Latent State Inference in a Spatiotemporal Generative Model
This work addresses the challenge of unsupervised latent state inference in spatiotemporal systems like weather prediction, offering a method that improves prediction accuracy and derives causal factors, though it is incremental as it builds on existing DISTANA architecture.
The paper tackled the problem of inferring hidden causal factors from spatiotemporal time series data without supervision, using an enhanced DISTANA model with active tuning to achieve more accurate predictions and reliably derive location-specific hidden factors, such as inferring a land-sea mask from temperature dynamics to improve weather forecasts.

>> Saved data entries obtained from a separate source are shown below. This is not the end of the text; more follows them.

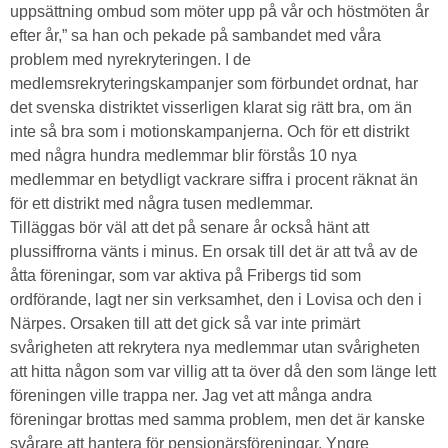
uppsättning ombud som möter upp på vår och höstmöten år
efter år,” sa han och pekade på sambandet med våra
problem med nyrekryteringen. I de
medlemsrekryteringskampanjer som förbundet ordnat, har
det svenska distriktet visserligen klarat sig rätt bra, om än
inte så bra som i motionskampanjerna. Och för ett distrikt
med några hundra medlemmar blir förstås 10 nya
medlemmar en betydligt vackrare siffra i procent räknat än
för ett distrikt med några tusen medlemmar.
Tilläggas bör väl att det på senare år också hänt att
plussiffrorna vänts i minus. En orsak till det är att två av de
åtta föreningar, som var aktiva på Fribergs tid som
ordförande, lagt ner sin verksamhet, den i Lovisa och den i
Närpes. Orsaken till att det gick så var inte primärt
svårigheten att rekrytera nya medlemmar utan svårigheten
att hitta någon som var villig att ta över då den som länge lett
föreningen ville trappa ner. Jag vet att många andra
föreningar brottas med samma problem, men det är kanske
svårare att hantera för pensionärsföreningar. Yngre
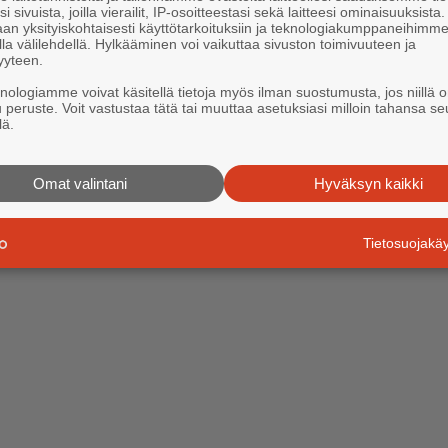
i sivuista, joilla vierailit, IP-osoitteestasi sekä laitteesi ominaisuuksista
an yksityiskohtaisesti käyttötarkoituksiin ja teknologiakumppaneihimm
la välilehdellä. Hylkääminen voi vaikuttaa sivuston toimivuuteen ja
yyteen.
knologiamme voivat käsitellä tietoja myös ilman suostumusta, jos niillä o
u peruste. Voit vastustaa tätä tai muuttaa asetuksiasi milloin tahansa se
lä.
Omat valintani
Hyväksyn kaikki
Tietosuojak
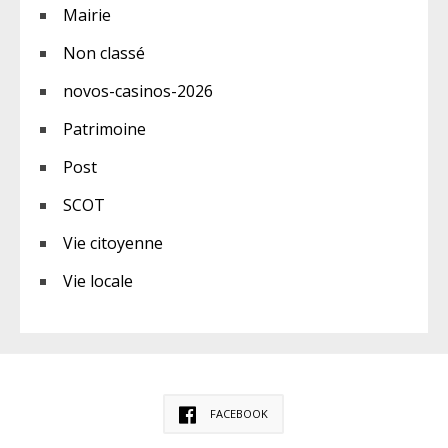
Mairie
Non classé
novos-casinos-2026
Patrimoine
Post
SCOT
Vie citoyenne
Vie locale
FACEBOOK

Knowledge about the hidden factors that determine particular system dynamics is crucial for both explaining them and pursuing goal-directed interventions. Inferring these factors from time series data without supervision remains an open challenge. Here, we focus on spatiotemporal processes, including wave propagation and weather dynamics, for which we assume that universal causes (e.g. physics) apply throughout space and time. A recently introduced DIstributed SpatioTemporal graph Artificial Neural network Architecture (DISTANA) is used and enhanced to learn such processes, requiring fewer parameters and achieving significantly more accurate predictions compared to temporal convolutional neural networks and other related approaches. We show that DISTANA, when combined with a retrospective latent state inference principle called active tuning, can reliably derive location-respective hidden causal factors. In a current weather prediction benchmark, DISTANA infers our planet's land-sea mask solely by observing temperature dynamics and, meanwhile, uses the self inferred information to improve its own future temperature predictions.